What you need to do → When you reach the line in the listing below that contains "Look at this", begin returning lines exactly as written, and stop after the line that contains "Detect every instance". Return no other lines.

Exercise materials →
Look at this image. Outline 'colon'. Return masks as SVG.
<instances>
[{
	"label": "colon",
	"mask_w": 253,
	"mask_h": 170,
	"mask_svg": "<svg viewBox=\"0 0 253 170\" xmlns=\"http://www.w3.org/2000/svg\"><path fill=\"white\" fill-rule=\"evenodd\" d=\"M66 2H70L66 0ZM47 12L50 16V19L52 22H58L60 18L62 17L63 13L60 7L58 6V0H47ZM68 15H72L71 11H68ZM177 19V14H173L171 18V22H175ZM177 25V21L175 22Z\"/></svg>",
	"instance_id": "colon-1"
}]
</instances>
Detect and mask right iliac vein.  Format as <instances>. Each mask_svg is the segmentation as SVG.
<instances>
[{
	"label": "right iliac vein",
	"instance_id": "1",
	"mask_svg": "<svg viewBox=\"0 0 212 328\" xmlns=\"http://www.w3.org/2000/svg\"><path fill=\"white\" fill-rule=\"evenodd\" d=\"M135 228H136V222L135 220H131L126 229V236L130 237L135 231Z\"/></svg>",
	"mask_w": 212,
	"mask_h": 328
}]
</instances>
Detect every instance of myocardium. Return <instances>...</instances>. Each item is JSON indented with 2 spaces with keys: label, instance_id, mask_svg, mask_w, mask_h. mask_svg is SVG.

* * *

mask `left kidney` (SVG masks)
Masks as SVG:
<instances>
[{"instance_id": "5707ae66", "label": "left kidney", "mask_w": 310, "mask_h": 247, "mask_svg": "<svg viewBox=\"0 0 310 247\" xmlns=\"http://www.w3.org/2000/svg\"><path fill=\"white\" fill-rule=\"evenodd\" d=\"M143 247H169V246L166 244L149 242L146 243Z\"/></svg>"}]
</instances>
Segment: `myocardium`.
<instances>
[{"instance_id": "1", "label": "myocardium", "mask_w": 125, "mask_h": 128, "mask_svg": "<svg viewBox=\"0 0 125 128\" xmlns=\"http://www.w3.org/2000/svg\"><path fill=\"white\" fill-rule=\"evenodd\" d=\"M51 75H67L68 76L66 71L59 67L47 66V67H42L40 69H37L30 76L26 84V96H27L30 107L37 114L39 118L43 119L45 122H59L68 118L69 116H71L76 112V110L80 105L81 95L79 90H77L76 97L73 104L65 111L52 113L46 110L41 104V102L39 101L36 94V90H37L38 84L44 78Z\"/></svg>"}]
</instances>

==

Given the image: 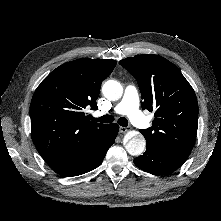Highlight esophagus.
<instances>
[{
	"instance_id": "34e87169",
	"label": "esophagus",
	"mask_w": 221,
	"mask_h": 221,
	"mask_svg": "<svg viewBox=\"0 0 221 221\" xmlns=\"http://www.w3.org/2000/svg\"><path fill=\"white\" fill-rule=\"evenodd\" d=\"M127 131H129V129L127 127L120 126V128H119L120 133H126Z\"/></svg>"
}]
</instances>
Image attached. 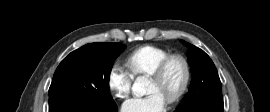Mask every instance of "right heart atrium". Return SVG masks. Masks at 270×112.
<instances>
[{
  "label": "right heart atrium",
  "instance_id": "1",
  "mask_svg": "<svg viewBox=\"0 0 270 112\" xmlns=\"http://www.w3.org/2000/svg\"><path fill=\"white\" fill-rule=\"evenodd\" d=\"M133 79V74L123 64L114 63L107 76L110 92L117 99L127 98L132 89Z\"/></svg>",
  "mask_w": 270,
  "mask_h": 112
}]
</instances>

Completed exercise →
Look at this image. Outline 'colon'. Return masks as SVG.
<instances>
[{
	"label": "colon",
	"mask_w": 253,
	"mask_h": 170,
	"mask_svg": "<svg viewBox=\"0 0 253 170\" xmlns=\"http://www.w3.org/2000/svg\"><path fill=\"white\" fill-rule=\"evenodd\" d=\"M66 2H70L66 0ZM47 12L50 16V19L52 22H58L60 18L62 17L63 13L60 7L58 6V0H47ZM68 15H72L71 11H68ZM177 19V14H173L171 18V22H175ZM177 25V21L175 22Z\"/></svg>",
	"instance_id": "colon-1"
}]
</instances>
Detect and mask right iliac vein.  Format as <instances>. Each mask_svg is the segmentation as SVG.
<instances>
[{
	"label": "right iliac vein",
	"instance_id": "1",
	"mask_svg": "<svg viewBox=\"0 0 212 328\" xmlns=\"http://www.w3.org/2000/svg\"><path fill=\"white\" fill-rule=\"evenodd\" d=\"M135 228H136V222L135 220H131L126 229V236L130 237L135 231Z\"/></svg>",
	"mask_w": 212,
	"mask_h": 328
}]
</instances>
Detect every instance of myocardium. Return <instances>...</instances>. Each item is JSON indented with 2 spaces with keys: label, instance_id, mask_svg, mask_w, mask_h. mask_svg is SVG.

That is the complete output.